What to do ▸
Each entry is to be retyped without alteration, and no picture is to be included.

Task data ▸

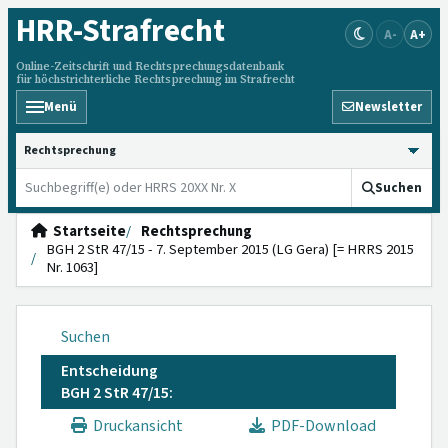
HRR
-Strafrecht
A-
A+
Online-Zeitschrift und Rechtsprechungsdatenbank
für höchstrichterliche Rechtsprechung im Strafrecht
Menü
Newsletter
HRRS durchsuchen
Suchen
Startseite
Rechtsprechung
BGH 2 StR 47/15 - 7. September 2015 (LG Gera) [= HRRS 2015
Nr. 1063]
Suchen
Entscheidung
BGH 2 StR 47/15:
Druckansicht
PDF-Download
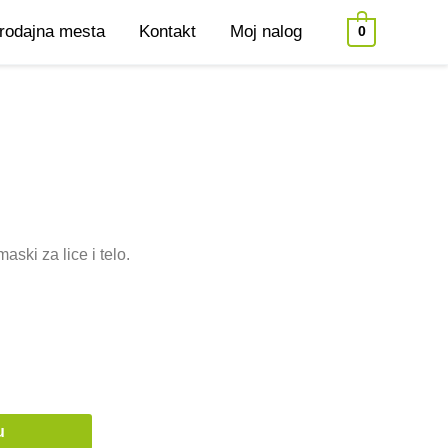
rodajna mesta
Kontakt
Moj nalog
0
ski za lice i telo.
u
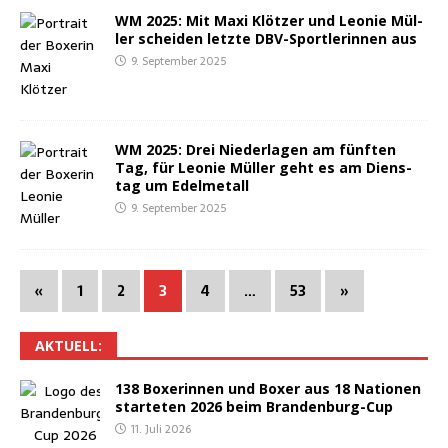
WM 2025: Mit Maxi Klöt­zer und Leo­nie Mül­
ler schei­den letz­te DBV-Sport­le­rin­nen aus
9. September 2025
WM 2025: Drei Nie­der­la­gen am fünf­ten
Tag, für Leo­nie Mül­ler geht es am Diens­
tag um Edelmetall
9. September 2025
«
1
2
3
4
…
53
»
AKTU­ELL:
138 Boxe­rin­nen und Boxer aus 18 Natio­nen
star­te­ten 2026 beim Brandenburg-Cup
11. Juli 2026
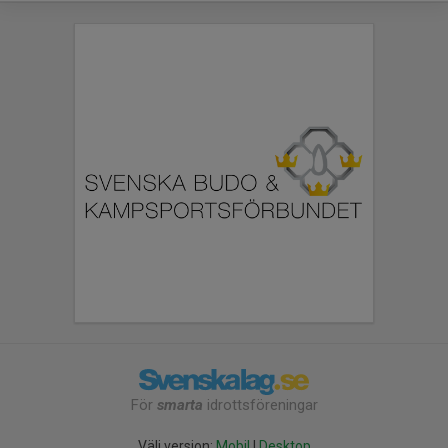
För
smarta
idrottsföreningar
Välj version:
Mobil
|
Desktop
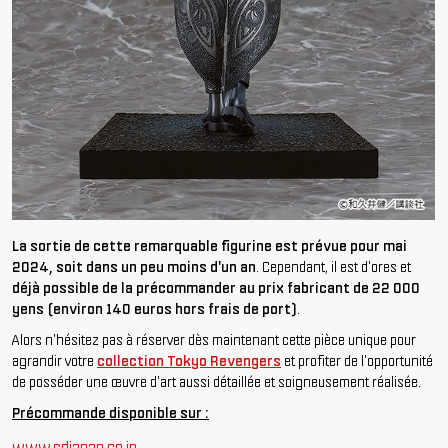
La sortie de cette remarquable figurine est prévue pour mai
2024, soit dans un peu moins d'un an
. Cependant, il est d'ores et
déjà possible de la précommander au prix fabricant de 22 000
yens (environ 140 euros hors frais de port)
.
Alors n'hésitez pas à réserver dès maintenant cette pièce unique pour
agrandir votre
collection Tokyo Revengers
et profiter de l'opportunité
de posséder une œuvre d'art aussi détaillée et soigneusement réalisée.
Précommande disponible sur :
www.cdjapan.co.jp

Written solution ▸
HRR
-Strafrecht
A-
A+
Online-Zeitschrift und Rechtsprechungsdatenbank
für höchstrichterliche Rechtsprechung im Strafrecht
Menü
Newsletter
HRRS durchsuchen
Suchen
Startseite
Rechtsprechung
BGH 2 StR 47/15 - 7. September 2015 (LG Gera) [= HRRS 2015
Nr. 1063]
Suchen
Entscheidung
BGH 2 StR 47/15:
Druckansicht
PDF-Download
rodajna mesta
Kontakt
Moj nalog
0
ski za lice i telo.
u
WM 2025: Mit Maxi Klöt­zer und Leo­nie Mül­
ler schei­den letz­te DBV-Sport­le­rin­nen aus
9. September 2025
WM 2025: Drei Nie­der­la­gen am fünf­ten
Tag, für Leo­nie Mül­ler geht es am Diens­
tag um Edelmetall
9. September 2025
«
1
2
3
4
…
53
»
AKTU­ELL:
138 Boxe­rin­nen und Boxer aus 18 Natio­nen
star­te­ten 2026 beim Brandenburg-Cup
11. Juli 2026
För
smarta
idrottsföreningar
Välj version:
Mobil
|
Desktop
La sortie de cette remarquable figurine est prévue pour mai
2024, soit dans un peu moins d'un an
. Cependant, il est d'ores et
déjà possible de la précommander au prix fabricant de 22 000
yens (environ 140 euros hors frais de port)
.
Alors n'hésitez pas à réserver dès maintenant cette pièce unique pour
agrandir votre
collection Tokyo Revengers
et profiter de l'opportunité
de posséder une œuvre d'art aussi détaillée et soigneusement réalisée.
Précommande disponible sur :
www.cdjapan.co.jp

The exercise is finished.